So often whatever I’m reading will seem to reflect thoughts of my own, or will put into words something I haven’t yet formulated myself.
I’ve been reading a lot of Alexander McCall Smith recently. Having gone through the ‘Bertie’/44 Scotland Street series, I’ve now read most of the Isabel Dalhousie series. They’re well written but an easy and enjoyable read, with references to art, philosophy, music and poetry – specifically WH Auden. The author really seems to be able to get under the skin of his characters, and the books are full of comments that strike a chord. It’s only with some restraint that I haven’t quoted widely from them previously!
However some comments particularly reverberated recently as I’ve been through a slightly introspective phase, worrying that I was upsetting people or that they didn’t like me. Whilst I’m rarely lonely, there are times when I’d like to meet up with someone or with a group of people, but I feel as if people forget that I spend a huge amount of time on my own: after all, it seems that most people in relationships are only too happy to have some time to themselves and envy me my solo time, but of course when they get time to themselves, or time to enjoy something with friends, they generally have someone to go home to talk to about their day, or to share thoughts with. So I felt that these two particular quotes were especially relevant to the strange times in which we find ourselves:
“remember what you have and what other people don’t have“
“ordinary exchanges… the natural cement of any group… we need[ed] it… because we were lonely without such exchanges“.

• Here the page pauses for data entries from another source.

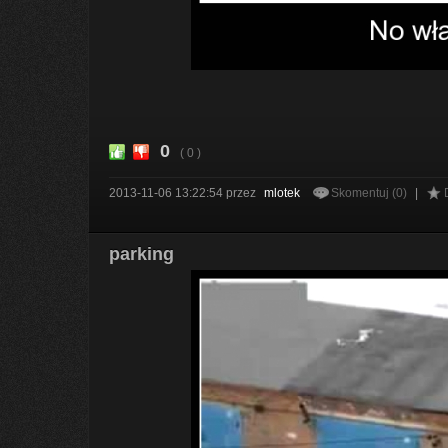
0
( 0 )
2013-11-06 13:22:54
przez
mlotek
Skomentuj (0)
|
parking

So recently I’ve rather felt the lack of choir, the running group and chatting to people across the desk or in the kitchen at work. But I’m fortunate in that I have still been able to go running with Penny – and Anne is now starting to join us from time to time as well, as she needs to get some off-road training in for Coniston 10km this October – and that last Saturday the weather was unexpectedly good enough to go open water swimming.
Three of us headed towards Crummock Water. Having just turned off the road which goes to Loweswater, a car coming in the opposite direction stopped us and said there had been a crash up ahead and the road was blocked. We decided to turn round and try out Loweswater instead.

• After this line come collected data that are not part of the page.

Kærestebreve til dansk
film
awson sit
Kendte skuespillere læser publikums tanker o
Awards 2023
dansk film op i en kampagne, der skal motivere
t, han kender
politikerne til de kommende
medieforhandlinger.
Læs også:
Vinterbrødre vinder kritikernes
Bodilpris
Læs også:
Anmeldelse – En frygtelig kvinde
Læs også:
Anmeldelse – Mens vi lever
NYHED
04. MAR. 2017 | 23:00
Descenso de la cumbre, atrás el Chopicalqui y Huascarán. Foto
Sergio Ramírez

This relatively small lake has had significant problems in terms of water quality over recent years, and has been one of the West Cumbria Rivers Trust’s priorities for improvement, with the Environment Agency monitoring water quality regularly. However Jo had been given a book for her birthday which recommended it: “come on in, the water’s lovely“, so having initially suggested we remove it from our list of lakes, it had been left on.

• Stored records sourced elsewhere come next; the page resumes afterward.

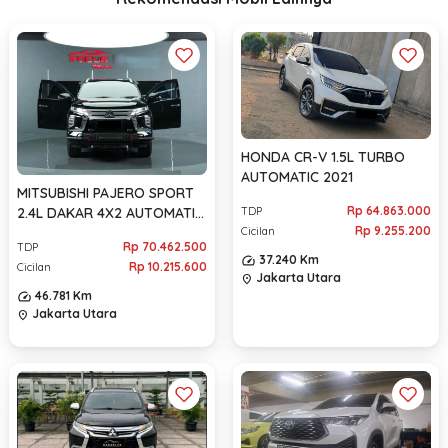
HONDA CR-V 1.5L TURBO
AUTOMATIC 2021
MITSUBISHI PAJERO SPORT
Rp 64.863.000
2.4L DAKAR 4X2 AUTOMATIC
TDP
Rp 9.255.200
2022
Cicilan
Rp 70.462.500
TDP
37.240 Km
Rp 10.215.600
Cicilan
Jakarta Utara
location_on
46.781 Km
Jakarta Utara
location_on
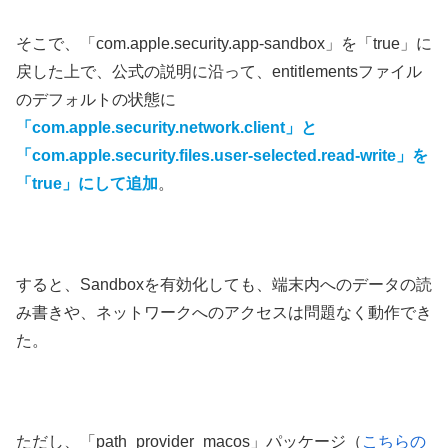
そこで、「com.apple.security.app-sandbox」を「true」に
戻した上で、公式の説明に沿って、entitlementsファイル
のデフォルトの状態に
「com.apple.security.network.client」と
「com.apple.security.files.user-selected.read-write」を
「true」にして追加
。
すると、Sandboxを有効化しても、端末内へのデータの読
み書きや、ネットワークへのアクセスは問題なく動作でき
た。
ただし、「path_provider_macos」パッケージ（
こちらの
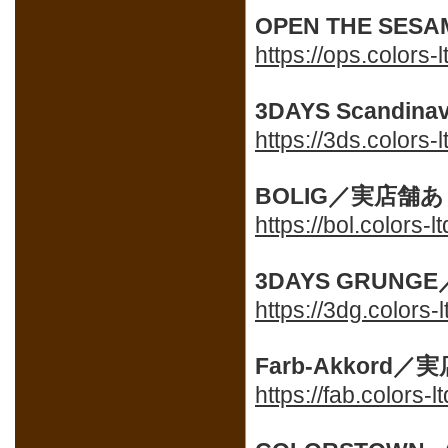
OPEN THE SESA
https://ops.colors-
3DAYS Scandinav
https://3ds.colors-
BOLIG
／実店舗あ
https://bol.colors-
3DAYS GRUNGE
https://3dg.colors-
Farb-Akkord
／実
https://fab.colors-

The writer of the book (Suzanna Cruickshank) was quite right: not only did we find a parking space near to the lake and close to a small beach area, but the water was lovely: and also relatively warm as the lake is quite shallow. We swam out to the EA’s pontoon and back, and then took our wetsuits off and carried on in the water, swimming and chatting. We were in the water for about an hour in total, and then sat on the beach eating cake and shortbread (I had made a cherry bakewell cake – a recipe I hadn’t used since David’s 39th birthday, a few months before he left 6 years ago).
We were so enthusiastic about Loweswater that it was clear it was going to score quite highly on our score card, and indeed it’s up there with Wastwater, Bowscale tarn and Harrop tarn. All of the lake district lakes and tarns are beautiful and we are so lucky to live so near them – but some are definitely more beautiful than others!